Action item: Only one stretch of the data is wanted: the line containing "desempeño; de hecho, tienen", the line containing "importancia de tener", and every line between them, copied exactly.
[Opening Input records section]
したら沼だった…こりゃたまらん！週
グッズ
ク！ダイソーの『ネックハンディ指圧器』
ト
[Closing Input records section]
[Opening Input records section]
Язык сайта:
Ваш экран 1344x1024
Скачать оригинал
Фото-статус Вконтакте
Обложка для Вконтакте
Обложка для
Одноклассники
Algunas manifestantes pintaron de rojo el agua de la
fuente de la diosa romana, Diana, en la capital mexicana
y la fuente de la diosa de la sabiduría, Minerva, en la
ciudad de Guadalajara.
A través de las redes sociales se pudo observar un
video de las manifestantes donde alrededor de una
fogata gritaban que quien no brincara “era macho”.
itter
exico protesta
[Closing Input records section]
[Opening Input records section]
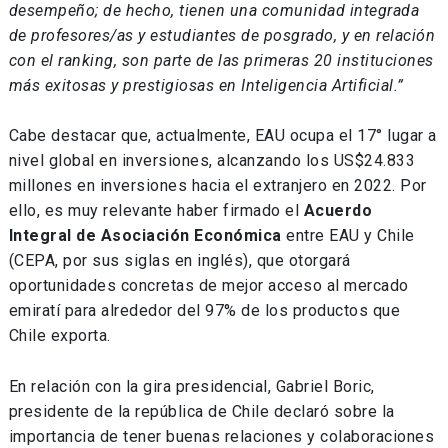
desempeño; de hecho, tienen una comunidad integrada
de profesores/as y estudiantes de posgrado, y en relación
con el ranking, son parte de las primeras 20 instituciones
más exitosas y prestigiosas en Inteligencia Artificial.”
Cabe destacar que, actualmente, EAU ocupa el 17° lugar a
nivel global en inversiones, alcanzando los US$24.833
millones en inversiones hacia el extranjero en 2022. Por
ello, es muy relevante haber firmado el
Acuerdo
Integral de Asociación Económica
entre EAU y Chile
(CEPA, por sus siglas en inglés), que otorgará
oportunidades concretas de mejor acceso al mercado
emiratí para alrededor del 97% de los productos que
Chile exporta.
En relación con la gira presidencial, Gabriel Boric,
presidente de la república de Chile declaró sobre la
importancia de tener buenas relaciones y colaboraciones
[Closing Input records section]
Task solution:
desempeño; de hecho, tienen una comunidad integrada
de profesores/as y estudiantes de posgrado, y en relación
con el ranking, son parte de las primeras 20 instituciones
más exitosas y prestigiosas en Inteligencia Artificial.”
Cabe destacar que, actualmente, EAU ocupa el 17° lugar a
nivel global en inversiones, alcanzando los US$24.833
millones en inversiones hacia el extranjero en 2022. Por
ello, es muy relevante haber firmado el
Acuerdo
Integral de Asociación Económica
entre EAU y Chile
(CEPA, por sus siglas en inglés), que otorgará
oportunidades concretas de mejor acceso al mercado
emiratí para alrededor del 97% de los productos que
Chile exporta.
En relación con la gira presidencial, Gabriel Boric,
presidente de la república de Chile declaró sobre la
importancia de tener buenas relaciones y colaboraciones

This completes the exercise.